Low Dose CT Lung Cancer screening is endorsed by many professional societies, such as the American Cancer Society, American College of Chest Physicians, American Society of Clinical Oncology, National Comprehensive Cancer Network and American College of Radiology. These societies have recommended that lung cancer screening should be conducted at a center with subspecialty trained thoracic radiologists as part of a dedicated multidisciplinary team, to provide CT scan interpretations with the most expertise.
AT OHSU, CT interpretation will be performed only by fellowship trained thoracic radiologists; a radiologist with subspecialty training in lung diseases. Using the newest low dose CT (LDCT) scan technologies, earliest detection is possible with as low as possible radiation exposure. Center for Health & Healing Radiology department is an accredited Lung Cancer Screen Center.
Positive screening results requiring further interventions will be discussed during the weekly OHSU multidisciplinary lung cancer conference and decisions to proceed with any further actions are made by the conference members jointly and in consultation with your personnel health care providers.
The OHSU multidisciplinary lung cancer conference brings together a team of specialists in chest diseases from radiology, thoracic surgery, pulmonary medicine, medical oncology, radiation oncology, and pathology. It is with that collaboration, that the most suitable treatment decisions are made and the best outcomes are achieved. Every patient will be discussed individually providing for an individualized and therefore optimized treatment plan.
More information about insurance and cost to the patient
For patients whose insurance covers CT Lung Cancer Screening, their insurance can now be billed. Patients will be responsible for paying any remaining balances. Therefore, please have them check their benefits with their insurance carrier to determine their out-of-pocket expense.

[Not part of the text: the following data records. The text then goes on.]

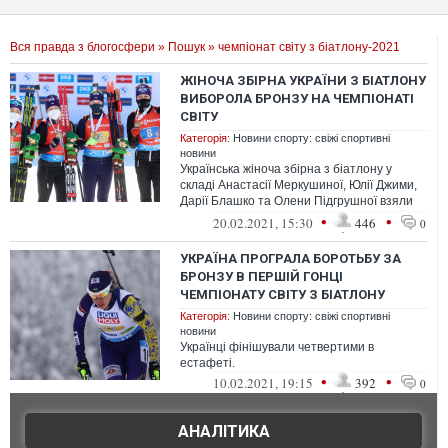
Вся правда з блогосфери
»
Пошук
» чемпіонат світу з біатлону-2021
ЖІНОЧА ЗБІРНА УКРАЇНИ З БІАТЛОНУ
ВИБОРОЛА БРОНЗУ НА ЧЕМПІОНАТІ
СВІТУ
Категорія:
Новини спорту: свіжі спортивні
новини
Українська жіноча збірна з біатлону у
складі Анастасії Меркушиної, Юлії Джими,
Дарії Блашко та Олени Підгрушної взяли
бронзу на чемпіонаті світу в Пок...
•
•
20.02.2021, 15:30
446
0
УКРАЇНА ПРОГРАЛА БОРОТЬБУ ЗА
БРОНЗУ В ПЕРШІЙ ГОНЦІ
ЧЕМПІОНАТУ СВІТУ З БІАТЛОНУ
Категорія:
Новини спорту: свіжі спортивні
новини
Українці фінішували четвертими в
естафеті.
•
•
10.02.2021, 19:15
392
0
АНАЛІТИКА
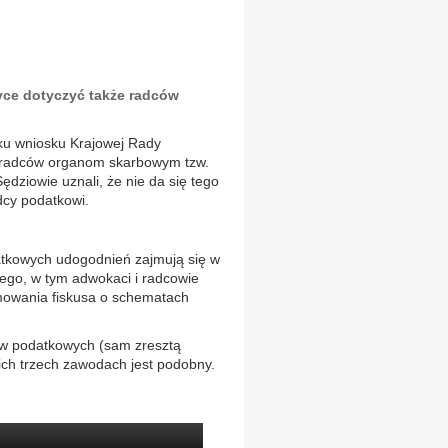
ce dotyczyć także radców
ku wniosku Krajowej Rady
oradców organom skarbowym tzw.
dziowie uznali, że nie da się tego
cy podatkowi.
tkowych udogodnień zajmują się w
nego, w tym adwokaci i radcowie
mowania fiskusa o schematach
ów podatkowych (sam zresztą
ch trzech zawodach jest podobny.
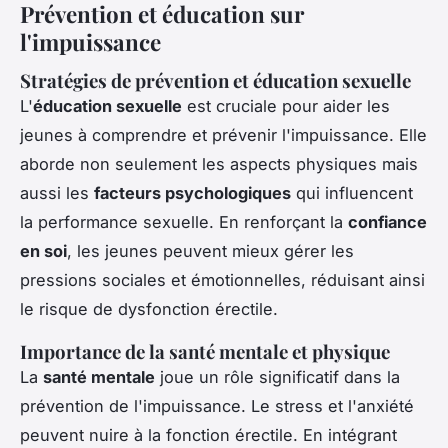
Prévention et éducation sur
l'impuissance
Stratégies de prévention et éducation sexuelle
L'
éducation sexuelle
est cruciale pour aider les
jeunes à comprendre et prévenir l'impuissance. Elle
aborde non seulement les aspects physiques mais
aussi les
facteurs psychologiques
qui influencent
la performance sexuelle. En renforçant la
confiance
en soi
, les jeunes peuvent mieux gérer les
pressions sociales et émotionnelles, réduisant ainsi
le risque de dysfonction érectile.
Importance de la santé mentale et physique
La
santé mentale
joue un rôle significatif dans la
prévention de l'impuissance. Le stress et l'anxiété
peuvent nuire à la fonction érectile. En intégrant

Though many insurance carriers are covering this exam, it is still important for patients to verify their coverage as each plan is unique.
Their insurance carrier may ask for the HCPCS/CPT which will be billed. Please provide them with this detail. HCPCS Code S8032 will be billed, however if the insurance doesn’t accept this code, it will be billed with CPT Code 71250 and Modifier 52.
For patients whose insurance will not the exam, OHSU does offer a self-pay price.
Content created by Cristina Fuss, M.D.
For more information
Bart Moulton, M.D.
Did you know?
Just by living on planet earth we are exposed to approximately 3 mSv radiation per year. Depending on the exact location some geographic regions get more some get less. A chest x-ray has a radiation dose of approximately 0.1 mSv. Low dose CT of the chest has a radiation dose of about 1 mSv; a third of the annual natural dose.
What should I expect during my visit?
Your appointment is unique to you. If you were not provided with a specific appointment date and time by your provider, please call us to schedule your CT exam. When you call to schedule your appointment, a scheduling professional will provide you with any preparation instructions specific to your exam. You can also obtain preparation instructions via e-mail by signing up for MyChart during your clinic visit.
On the day of your CT exam, a technologist will ask you to remove clothing, jewelry, hairpins, eyeglasses, hearing aids, or other objects that may interfere with the procedure. If you are asked to remove any clothing, you will be given a gown to wear. If your procedure requires intravenous contrast, you will have an intravenous (IV) line placed in your arm. If your procedure requires oral contrast, you will need to drink a large cup of contrast or water, slowly, over 20 minutes. You may use the restroom at any time.
You will then be asked to lie on the scanner table. The table will slide in and out of the large, circular opening of the CT scanner several times. It is important that you remain very still during the procedure and, for some exams, you may be asked to hold your breath. The CT technologist will be located just outside the scanner room, in a control room. However, patients are in constant communication with the technologist using an intercom system.